Sheikh Hasina, de la tête du Bangladesh à la condamnation à mort

Après la dictature militaire, elle a incarné l'espoir d'une transition démocratique au Bangladesh. Chassée du pouvoir par la rue en août 2024, l'ex-Première ministre en exil Sheikh Hasina a été condamnée à mort lundi, reconnue coupable de crimes contre l'humanité.

Au terme de cinq mois de procès en son absence, la justice bangladaise a reconnu la "bégum de fer" coupable d'avoir ordonné la répression des émeutes qui ont précipité la fin de son règne (2009-2024).

Selon l'ONU, ces violences ont causé plus de 1.400 morts, pour l'essentiel des manifestants.

Pendant plusieurs mois, de nombreux témoins se sont succédé à la barre du tribunal pour accuser l'ancienne cheffe du gouvernement, 78 ans, d'avoir ordonné à la police de tirer sur la foule.

Mme Hasina constituait "le noyau autour duquel tournait tous les crimes commis pendant la révolte des mois de juillet et août (2024)", a résumé le procureur Tajul Islam en réclamant son exécution.

Dans un entretien accordé le mois dernier à l'AFP depuis son exil indien, l'ancienne dirigeante a rejeté les charges "infondées" retenues contre elle. Elle a dénoncé lundi le verdict "motivé politiquement" rendu par le tribunal.

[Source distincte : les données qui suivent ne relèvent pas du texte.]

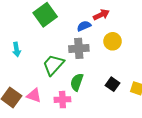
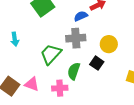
yellow circle: (113, 41) -> (109, 44), moved
black square: (113, 84) -> (97, 63), moved

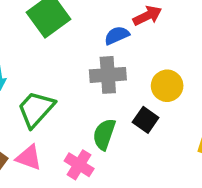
green trapezoid: (51, 54) -> (36, 109), moved
pink cross: (60, 88) -> (79, 165), turned 35

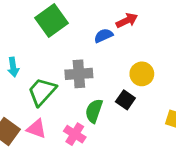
gray cross: (108, 75) -> (79, 74), moved

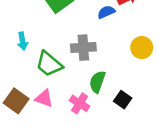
green trapezoid: (42, 92) -> (49, 64), turned -92
black square: (125, 100) -> (123, 100), moved

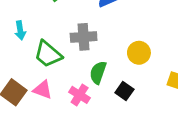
yellow circle: (142, 48) -> (139, 53), moved

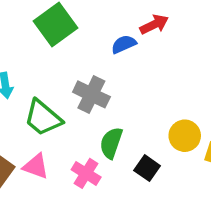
gray cross: (84, 37) -> (91, 94), turned 30
yellow circle: (139, 53) -> (185, 136), moved

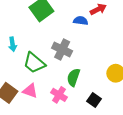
blue semicircle: (124, 44) -> (81, 21), turned 32
black square: (147, 168) -> (94, 100), moved

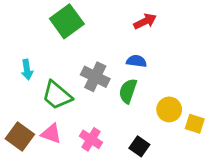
blue semicircle: (81, 21) -> (136, 61), moved
green semicircle: (73, 77) -> (128, 91), moved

Tout comme elle a toujours réfuté la responsabilité de la longue liste des violations des droits humains - meurtres extrajudiciaires, enlèvements, tortures - et de multiples atteintes aux libertés que lui reprochent ses adversaires politiques.

- Coups d'Etat -

Fille aînée de Sheikh Mujibur Rahman, le père fondateur du Bangladesh qui a pris son indépendance du Pakistan en 1971, elle était au pouvoir depuis 2009, après un premier mandat entre 1996 et 2001.

Sous sa direction, le pays à majorité musulmane de 170 millions d'habitants, naguère l'un des plus pauvres de la planète, a accompli un bond en avant économique, notamment grâce à son industrie textile à bas coûts.

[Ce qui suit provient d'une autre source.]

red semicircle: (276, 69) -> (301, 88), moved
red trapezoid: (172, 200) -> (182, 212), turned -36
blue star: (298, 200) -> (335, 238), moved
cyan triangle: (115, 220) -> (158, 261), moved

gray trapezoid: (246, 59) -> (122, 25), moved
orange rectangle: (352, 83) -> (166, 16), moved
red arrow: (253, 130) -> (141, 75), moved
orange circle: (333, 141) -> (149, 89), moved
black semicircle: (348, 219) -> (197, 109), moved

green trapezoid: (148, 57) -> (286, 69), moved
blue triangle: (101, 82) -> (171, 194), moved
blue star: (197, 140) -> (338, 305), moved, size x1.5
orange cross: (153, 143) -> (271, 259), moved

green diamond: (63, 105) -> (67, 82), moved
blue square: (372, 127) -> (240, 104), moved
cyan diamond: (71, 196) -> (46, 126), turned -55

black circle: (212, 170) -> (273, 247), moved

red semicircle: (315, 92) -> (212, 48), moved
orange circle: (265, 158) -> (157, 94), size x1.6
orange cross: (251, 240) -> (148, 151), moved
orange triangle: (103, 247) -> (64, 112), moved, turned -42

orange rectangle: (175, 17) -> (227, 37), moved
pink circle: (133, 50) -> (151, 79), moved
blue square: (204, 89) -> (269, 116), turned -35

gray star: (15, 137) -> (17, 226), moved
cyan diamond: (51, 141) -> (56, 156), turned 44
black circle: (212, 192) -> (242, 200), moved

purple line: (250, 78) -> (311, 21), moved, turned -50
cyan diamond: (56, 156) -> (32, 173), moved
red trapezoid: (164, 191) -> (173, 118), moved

Avec une croissance annuelle de plus de 6% en moyenne depuis 2009, le Bangladesh a dépassé l'Inde voisine en revenu par habitant en 2021, malgré la persistance de fortes inégalités.

Réélue sans véritable opposition début 2024, elle avait promis faire du Bangladesh "un pays développé et prospère". Mais des millions de jeunes Bangladais sont restés au bord de la route, privés d'emplois.

L'histoire personnelle de Sheikh Hasina, née en 1947, est indissociable de celle de son pays.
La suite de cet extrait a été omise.